*Input*:
==================================================

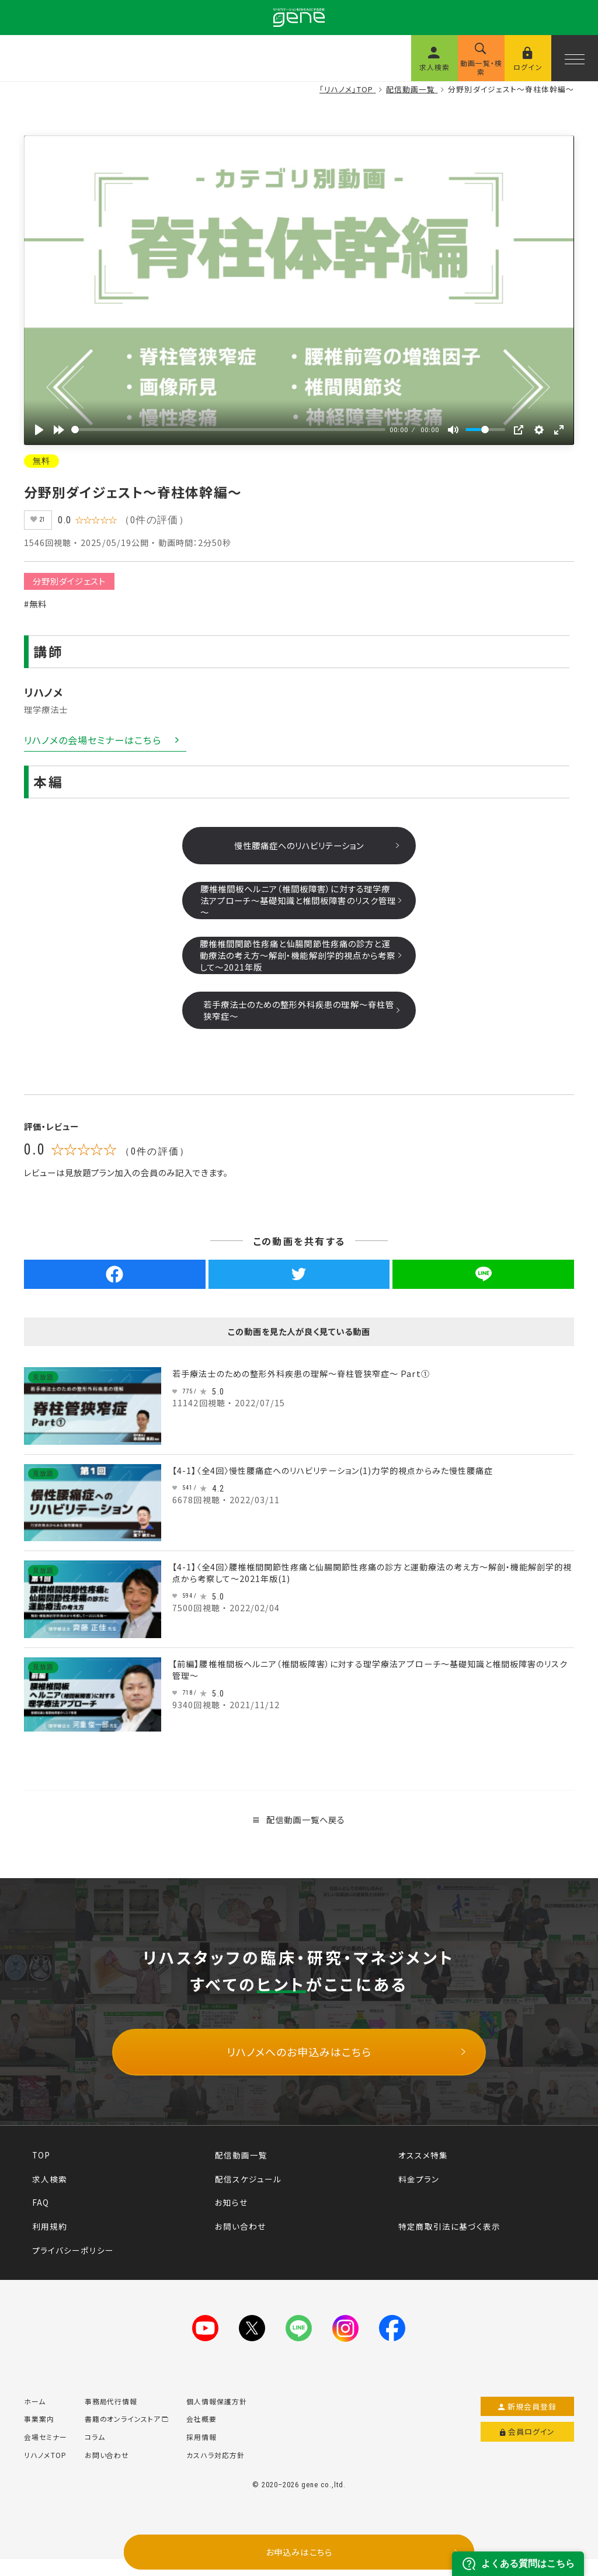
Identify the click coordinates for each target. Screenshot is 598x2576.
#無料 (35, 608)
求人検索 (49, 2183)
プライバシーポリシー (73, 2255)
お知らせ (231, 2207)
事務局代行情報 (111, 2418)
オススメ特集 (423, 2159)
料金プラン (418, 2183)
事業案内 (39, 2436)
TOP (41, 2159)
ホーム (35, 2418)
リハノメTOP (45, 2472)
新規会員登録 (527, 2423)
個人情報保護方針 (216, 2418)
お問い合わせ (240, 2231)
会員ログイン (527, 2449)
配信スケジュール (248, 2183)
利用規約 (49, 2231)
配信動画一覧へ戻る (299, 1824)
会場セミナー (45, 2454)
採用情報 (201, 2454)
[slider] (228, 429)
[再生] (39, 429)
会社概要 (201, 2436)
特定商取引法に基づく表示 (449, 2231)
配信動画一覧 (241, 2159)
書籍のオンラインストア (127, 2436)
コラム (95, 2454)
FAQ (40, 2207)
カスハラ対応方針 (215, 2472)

==================================================

*Activity*: Starting with the line above that holds "オススメ特集 (423, 2159)" and stopping with the line that holds "採用情報 (201, 2454)", reproduce each line exactly, omitting all other lines.

*Written answer*:
オススメ特集 (423, 2159)
料金プラン (418, 2183)
事業案内 (39, 2436)
TOP (41, 2159)
ホーム (35, 2418)
リハノメTOP (45, 2472)
新規会員登録 (527, 2423)
個人情報保護方針 (216, 2418)
お問い合わせ (240, 2231)
会員ログイン (527, 2449)
配信スケジュール (248, 2183)
利用規約 (49, 2231)
配信動画一覧へ戻る (299, 1824)
会場セミナー (45, 2454)
採用情報 (201, 2454)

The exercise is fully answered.